NEET exemption: DMK slams TN govt for seeking ‘temporary solution’
The Tamil Nadu government has been urged by the leader of the Assembly to not try for a temporary solution by ‘pledging’ the state’s rights.education Updated: Jul 26, 2017 15:18 IST
Chennai The opposition DMK on Tuesday accused the Tamil Nadu government of seeking a “temporary solution” for the state’s exemption from the ambit of the National Eligibility and Entrance Test (NEET) for this year.
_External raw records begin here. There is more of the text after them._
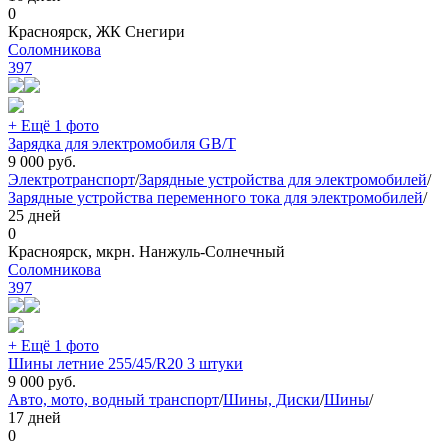
0
Красноярск, ЖК Снегири
Соломникова
397
+ Ещё 1 фото
Зарядка для электромобиля GB/T
9 000
руб.
Электротранспорт
/
Зарядные устройства для электромобилей
/
Зарядные устройства переменного тока для электромобилей
/
25 дней
0
Красноярск, мкрн. Нанжуль-Солнечный
Соломникова
397
+ Ещё 1 фото
Шины летние 255/45/R20 3 штуки
9 000
руб.
Авто, мото, водный транспорт
/
Шины, Диски
/
Шины
/
17 дней
0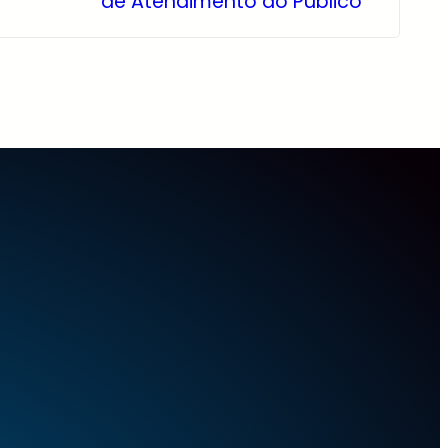
de Atendimento ao Público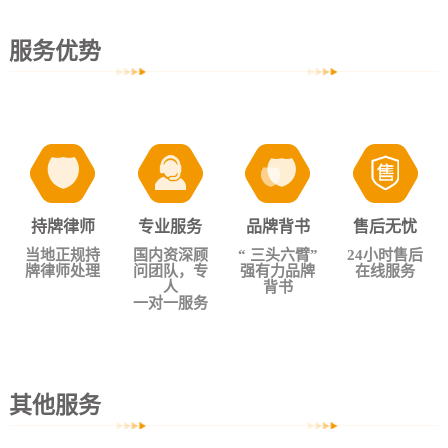
服务优势
持牌律师
专业服务
品牌背书
售后无忧
当地正规持
国内资深顾
“ 三头六臂”
24小时售后
牌律师处理
问团队，专
强有力品牌
在线服务
人
背书
一对一服务
其他服务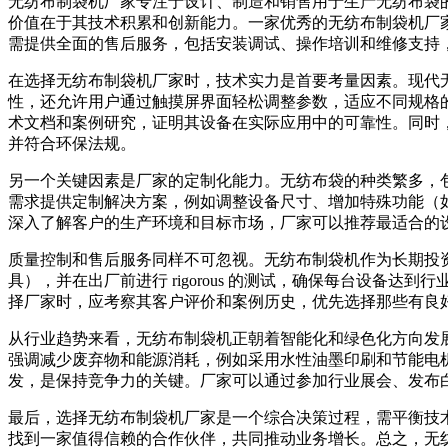
无纺布制袋机厂家专注于设计、制造和销售用于生产无纺布袋
价值在于其技术积累和创新能力。一家优秀的无纺布制袋机厂
需提供全面的售后服务，包括安装调试、操作培训和维修支持
在选择无纺布制袋机厂家时，技术实力是首要考量因素。现代
性，还允许用户通过触摸屏界面轻松调整参数，适应不同规格
术文档和案例研究，证明其设备在实际应用中的可靠性。同时
并符合环保法规。
另一个关键因素是厂家的定制化能力。无纺布袋的种类繁多，
需求提供定制解决方案，例如调整设备尺寸、增加特殊功能（
深入了解客户的生产环境和目标市场，厂家可以推荐最适合的设
质量控制和售后服务同样不可忽视。无纺布制袋机作为长期投
具），并在出厂前进行 rigorous 的测试，确保每台设
择厂家时，应考察其客户评价和案例历史，优先选择那些有良
从行业趋势来看，无纺布制袋机正朝着智能化和绿色化方向发展
强调减少废弃物和能源消耗，例如采用水性油墨印刷和节能电
发，是保持竞争力的关键。厂家可以通过参加行业展会、发布
最后，选择无纺布制袋机厂家是一个综合决策过程，需平衡技
找到一家值得信赖的合作伙伴，共同推动业务增长。总之，无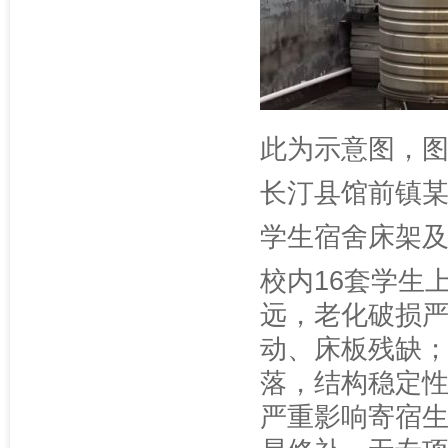
此为示意图，
长汀县馆前镇
学生宿舍床架
校内16套学生
远，老化破损
动、床板残缺
落，结构稳定
严重影响寄宿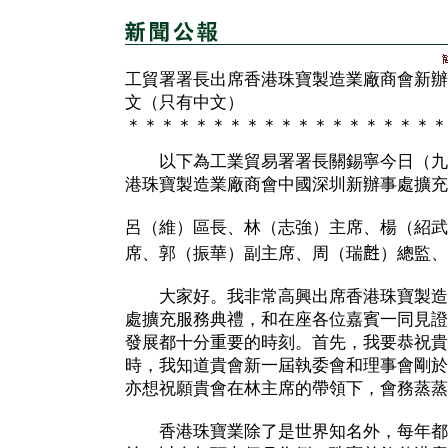
工貿署署長出席香港珠寶製造業廠商會新辦
文（只有中文）
＊＊＊＊＊＊＊＊＊＊＊＊＊＊＊＊＊＊＊
以下為工業貿易署署長關錫寧今日（九
港珠寶製造業廠商會中國深圳新辦事處擴充
呂（維）區長、林（志強）主席、楊（紹武
席、郭（振華）副主席、周（瑞𪊟）總監
大家好。我非常高興出席香港珠寶製造
處擴充服務典禮，和在座各位嘉賓一同見證
發展都十分重要的時刻。首先，我要恭祝貴
時，我知道貴會新一屆執委會和理事會剛於
亦想祝願貴會在林主席的帶領下，會務蒸蒸
香港珠寶業除了是世界知名外，每年都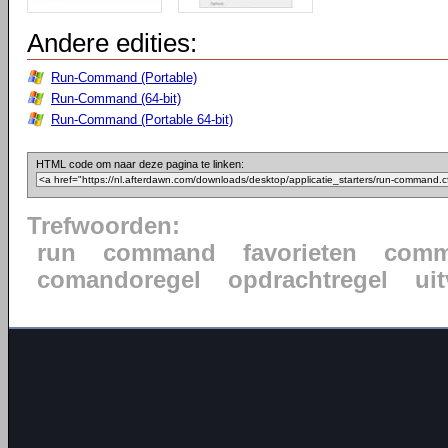
Andere edities:
Run-Command (Portable)
Run-Command (64-bit)
Run-Command (Portable 64-bit)
HTML code om naar deze pagina te linken:
Trefwoorden:
run
command
favorieten
comm
comandoregel
opdrachtregel
ui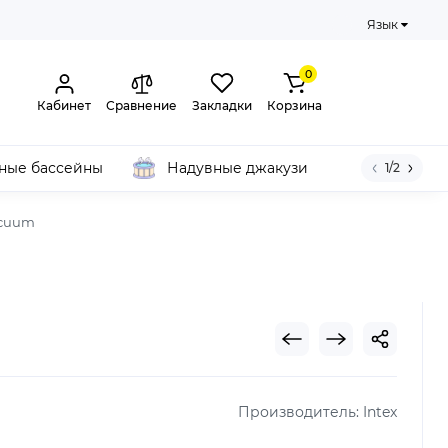
Язык
0
Кабинет
Сравнение
Закладки
Корзина
ные бассейны
Надувные джакузи
1/2
acuum
Производитель:
Intex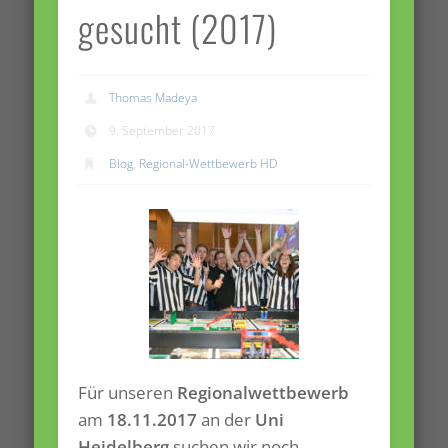
gesucht (2017)
Thomas Madeya
9. September 2017
Blog
,
Regional-Wettbewerb HD
Für unseren
Regionalwettbewerb
am
18.11.2017
an der
Uni
Heidelberg
suchen wir noch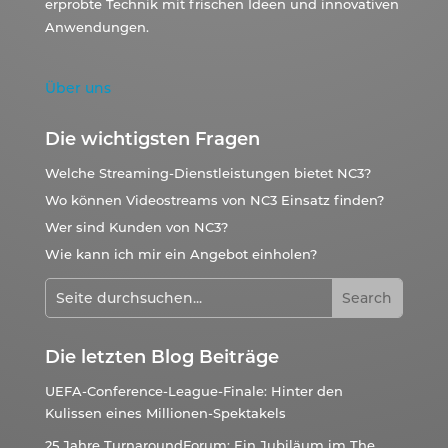
erprobte Technik mit frischen Ideen und innovativen
Anwendungen.
Über uns
Die wichtigsten Fragen
Welche Streaming-Dienstleistungen bietet NC3?
Wo können Videostreams von NC3 Einsatz finden?
Wer sind Kunden von NC3?
Wie kann ich mir ein Angebot einholen?
Die letzten Blog Beiträge
UEFA-Conference-League-Finale: Hinter den
Kulissen eines Millionen-Spektakels
25 Jahre TurnaroundForum: Ein Jubiläum im The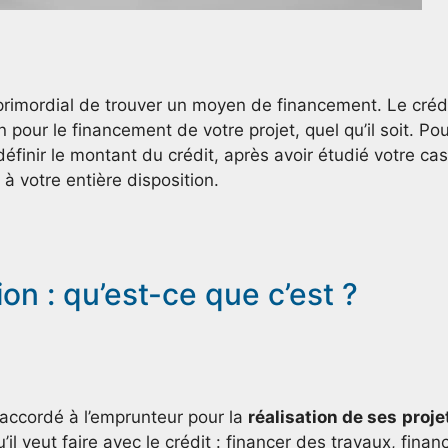
t primordial de trouver un moyen de financement. Le créd
pour le financement de votre projet, quel qu’il soit. Po
définir le montant du crédit, après avoir étudié votre cas
i à votre entière disposition.
on : qu’est-ce que c’est ?
 accordé à l’emprunteur pour la
réalisation de ses
proje
u’il veut faire avec le crédit : financer des travaux, finan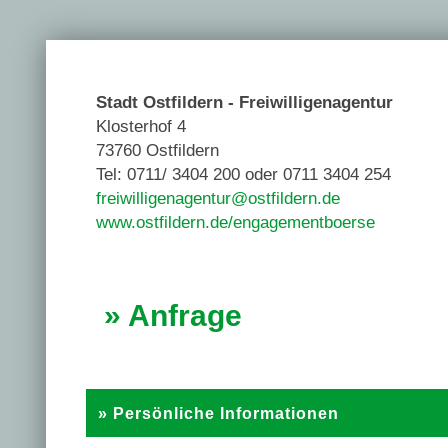
Stadt Ostfildern - Freiwilligenagentur
Klosterhof 4
73760 Ostfildern
Tel: 0711/ 3404 200 oder 0711 3404 254
freiwilligenagentur@ostfildern.de
www.ostfildern.de/engagementboerse
» Anfrage
» Persönliche Informationen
Students join MBBS and BDS courses in medical and dental colleges on the basis of NEET scores.
DMK working president M K Stalin said the AIADMK regime in the state was trying only for a “temporary solution” to get exemption from NEET “at least for this year.”
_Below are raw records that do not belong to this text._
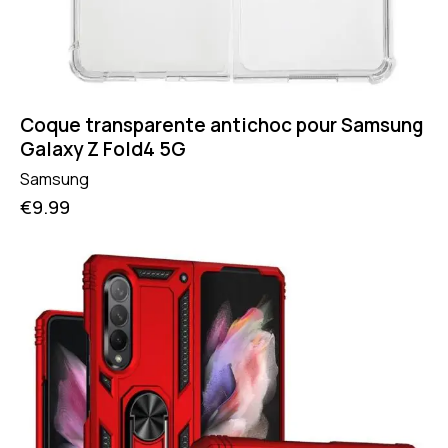
Coque transparente antichoc pour Samsung
Galaxy Z Fold4 5G
Samsung
€
9.99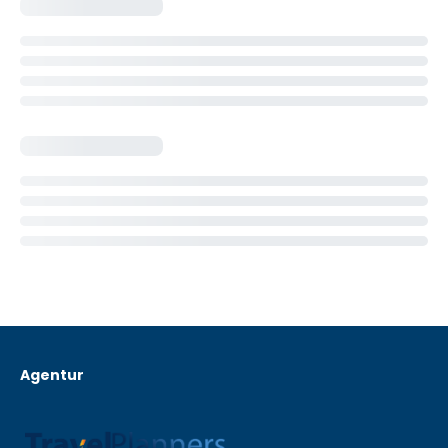
Agentur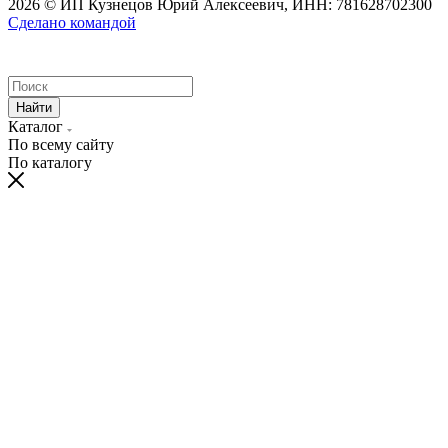
2026 © ИП Кузнецов Юрий Алексеевич, ИНН: 781628702300
Сделано командой
Найти
Каталог
По всему сайту
По каталогу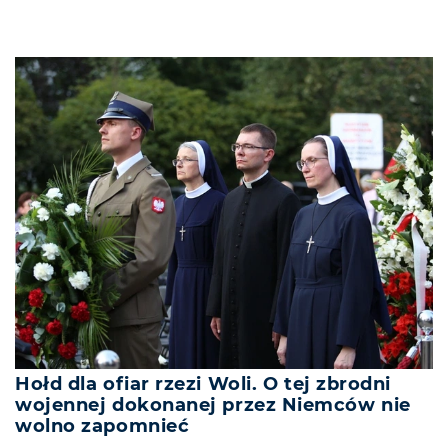
Hołd dla ofiar rzezi Woli. O tej zbrodni
wojennej dokonanej przez Niemców nie
wolno zapomnieć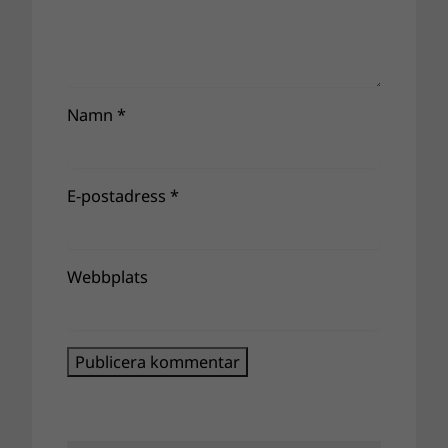
Namn
*
E-postadress
*
Webbplats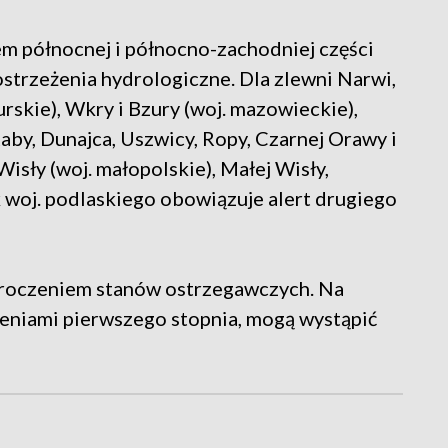
iem północnej i północno-zachodniej części
trzeżenia hydrologiczne. Dla zlewni Narwi,
skie), Wkry i Bzury (woj. mazowieckie),
Raby, Dunajca, Uszwicy, Ropy, Czarnej Orawy i
sły (woj. małopolskie), Małej Wisły,
zek woj. podlaskiego obowiązuje alert drugiego
kroczeniem stanów ostrzegawczych. Na
eniami pierwszego stopnia, mogą wystąpić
He also accused the state government of bowing before the Centre.
On a day when chief minister K Palaniswami met prime minister Narendra Modi seeking exemption from NEET, Stalin, also Leader of the Opposition in the assembly, said government should not try for a temporary solution by “pledging” the state’s rights.
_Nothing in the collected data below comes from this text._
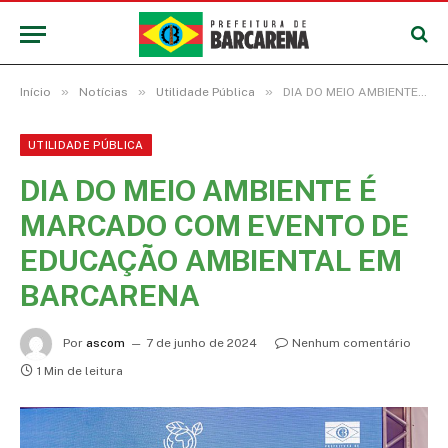
»
»
»
Início
Notícias
Utilidade Pública
DIA DO MEIO AMBIENTE É MARCADO COM EVENTO DE EDUCAÇÃO AMBIENTAL EM BARCARENA
UTILIDADE PÚBLICA
DIA DO MEIO AMBIENTE É
MARCADO COM EVENTO DE
EDUCAÇÃO AMBIENTAL EM
BARCARENA
Por
ascom
7 de junho de 2024
Nenhum comentário
1 Min de leitura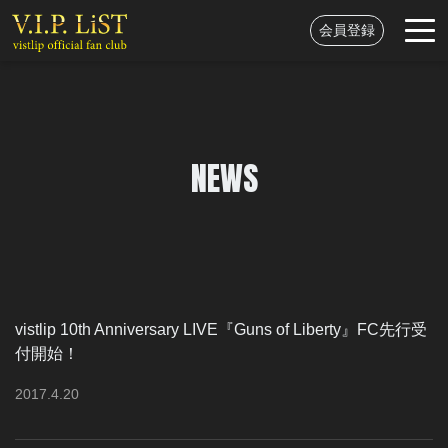
会員登録
NEWS
vistlip 10th Anniversary LIVE『Guns of Liberty』FC先行受
付開始！
2017
.
4
.
20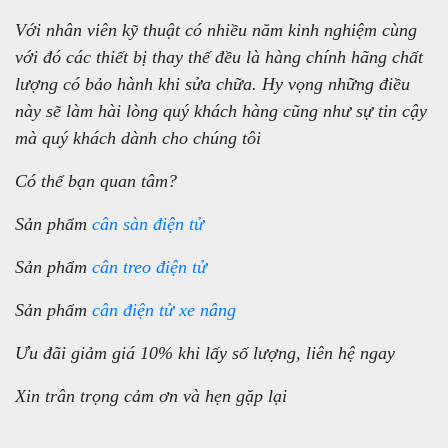
Với nhân viên kỹ thuật có nhiều năm kinh nghiệm cùng
với đó các thiết bị thay thế đều là hàng chính hãng chất
lượng có bảo hành khi sửa chữa. Hy vọng những điều
này sẽ làm hài lòng quý khách hàng cũng như sự tin cậy
mà quý khách dành cho chúng tôi
Có thể bạn quan tâm?
Sản phẩm
cân sàn điện tử
Sản phẩm
cân treo điện tử
Sản phẩm
cân điện tử xe nâng
Ưu đãi giảm giá 10% khi lấy số lượng, liên hệ ngay
Xin trân trọng cảm ơn và hẹn gặp lại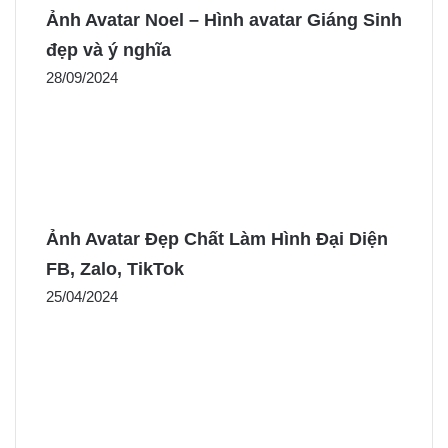
Ảnh Avatar Noel – Hình avatar Giáng Sinh
đẹp và ý nghĩa
28/09/2024
Ảnh Avatar Đẹp Chất Làm Hình Đại Diện
FB, Zalo, TikTok
25/04/2024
“This is against the spirit of bills adopted in Tamil Nadu Assembly which were aimed at a permanent solution,” he said in a statement.
Two bills had been recently adopted in the Assembly, envisaging continuance of undergraduate medical admissions on the basis of Class 12 marks, in an attempt to come out of the purview of the National Eligibility and Entrance Test (NEET).
DMK has been targeting AIADMK on this issue, alleging that the government has betrayed the interests of students.
Stalin sought to know why the Centre should hold examinations for admitting students to state-run medical and dental colleges.
Why were Central government run medical institutions like JIPMER in Puducherry exempted from NEET and how were state run establishments like Madras Medical College inferior to them? he asked.
Asserting that DMK was of the firm view that there should be “no NEET at all,” he said the party’s stand was based on principles of “social justice and state autonomy”.
He reiterated that entrance examination went against rural, poor and oppressed students.
The option to sit for NEET thrice would take away the “level playing field”, thus reducing chances of poor and favouring students from well-off backgrounds, he claimed.
The DMK leader said only the rich could go for special coaching for such exams and not those from rural areas or belonging to oppressed sections.
He exhorted the general public to take part in the July 27 human chain protest across Tamil Nadu to oppose the Centre’s “hegemony” of NEET.